> **Problem to solve**
Check each line of the material below for "راهنمای" and copy those where it appears.

> **Entries provided**

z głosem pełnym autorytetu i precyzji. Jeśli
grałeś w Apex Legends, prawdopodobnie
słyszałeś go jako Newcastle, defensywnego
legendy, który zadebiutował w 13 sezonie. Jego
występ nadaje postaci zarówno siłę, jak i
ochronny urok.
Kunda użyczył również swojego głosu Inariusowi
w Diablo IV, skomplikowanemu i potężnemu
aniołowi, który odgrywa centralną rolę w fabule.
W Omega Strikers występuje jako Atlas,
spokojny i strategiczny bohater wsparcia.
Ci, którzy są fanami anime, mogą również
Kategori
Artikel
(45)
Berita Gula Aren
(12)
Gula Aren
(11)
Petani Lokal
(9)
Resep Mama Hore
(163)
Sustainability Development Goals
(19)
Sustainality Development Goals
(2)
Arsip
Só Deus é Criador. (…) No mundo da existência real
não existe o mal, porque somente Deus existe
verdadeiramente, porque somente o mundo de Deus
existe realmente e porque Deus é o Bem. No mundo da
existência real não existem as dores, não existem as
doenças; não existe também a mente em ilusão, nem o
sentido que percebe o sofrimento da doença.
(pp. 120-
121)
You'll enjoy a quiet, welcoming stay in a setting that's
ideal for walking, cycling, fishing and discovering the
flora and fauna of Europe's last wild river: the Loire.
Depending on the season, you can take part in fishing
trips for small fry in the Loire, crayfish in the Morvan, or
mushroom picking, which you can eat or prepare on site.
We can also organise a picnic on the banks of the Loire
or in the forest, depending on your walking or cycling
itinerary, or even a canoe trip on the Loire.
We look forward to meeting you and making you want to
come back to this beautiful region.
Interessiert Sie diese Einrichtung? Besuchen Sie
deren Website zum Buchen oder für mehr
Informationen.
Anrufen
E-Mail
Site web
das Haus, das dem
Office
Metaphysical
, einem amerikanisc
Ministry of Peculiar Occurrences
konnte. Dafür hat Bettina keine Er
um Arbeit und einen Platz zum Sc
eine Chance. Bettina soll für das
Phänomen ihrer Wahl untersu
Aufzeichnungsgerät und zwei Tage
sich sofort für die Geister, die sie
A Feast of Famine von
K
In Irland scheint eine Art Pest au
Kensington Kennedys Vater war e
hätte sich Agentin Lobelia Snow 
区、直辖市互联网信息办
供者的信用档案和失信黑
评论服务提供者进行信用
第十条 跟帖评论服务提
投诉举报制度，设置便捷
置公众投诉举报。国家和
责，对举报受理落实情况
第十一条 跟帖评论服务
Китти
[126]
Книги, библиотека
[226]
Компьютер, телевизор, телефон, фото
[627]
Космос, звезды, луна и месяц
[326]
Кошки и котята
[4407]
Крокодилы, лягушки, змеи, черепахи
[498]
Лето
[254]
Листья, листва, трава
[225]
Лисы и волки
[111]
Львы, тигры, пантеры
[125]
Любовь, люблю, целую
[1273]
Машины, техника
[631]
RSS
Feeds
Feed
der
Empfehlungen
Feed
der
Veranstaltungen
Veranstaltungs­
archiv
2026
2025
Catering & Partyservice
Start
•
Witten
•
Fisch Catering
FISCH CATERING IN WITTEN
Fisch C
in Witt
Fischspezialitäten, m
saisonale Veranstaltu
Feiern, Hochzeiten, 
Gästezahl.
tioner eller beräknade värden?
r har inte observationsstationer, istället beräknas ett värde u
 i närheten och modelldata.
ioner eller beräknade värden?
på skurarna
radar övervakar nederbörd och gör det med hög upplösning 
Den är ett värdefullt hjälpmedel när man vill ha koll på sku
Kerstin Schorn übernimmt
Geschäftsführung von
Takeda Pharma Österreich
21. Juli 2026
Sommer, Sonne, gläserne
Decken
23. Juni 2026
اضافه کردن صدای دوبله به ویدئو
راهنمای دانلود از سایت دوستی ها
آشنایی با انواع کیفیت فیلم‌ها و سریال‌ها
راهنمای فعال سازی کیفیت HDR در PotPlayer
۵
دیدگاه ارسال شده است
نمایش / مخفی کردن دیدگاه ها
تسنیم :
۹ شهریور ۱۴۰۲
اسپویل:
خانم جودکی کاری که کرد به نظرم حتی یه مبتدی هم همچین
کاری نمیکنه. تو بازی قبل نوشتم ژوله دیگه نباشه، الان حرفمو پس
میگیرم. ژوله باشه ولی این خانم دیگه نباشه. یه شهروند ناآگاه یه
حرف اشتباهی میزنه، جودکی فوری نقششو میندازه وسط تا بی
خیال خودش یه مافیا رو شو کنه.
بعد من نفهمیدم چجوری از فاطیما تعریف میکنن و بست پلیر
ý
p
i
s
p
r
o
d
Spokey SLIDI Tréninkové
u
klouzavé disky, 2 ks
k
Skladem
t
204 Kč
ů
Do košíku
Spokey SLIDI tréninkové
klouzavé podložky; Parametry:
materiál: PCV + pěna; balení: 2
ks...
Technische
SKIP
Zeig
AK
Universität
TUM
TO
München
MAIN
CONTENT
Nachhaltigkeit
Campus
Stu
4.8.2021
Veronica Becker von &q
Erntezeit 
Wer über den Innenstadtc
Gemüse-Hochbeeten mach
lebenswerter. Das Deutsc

> **Exercise response**
راهنمای دانلود از سایت دوستی ها
راهنمای فعال سازی کیفیت HDR در PotPlayer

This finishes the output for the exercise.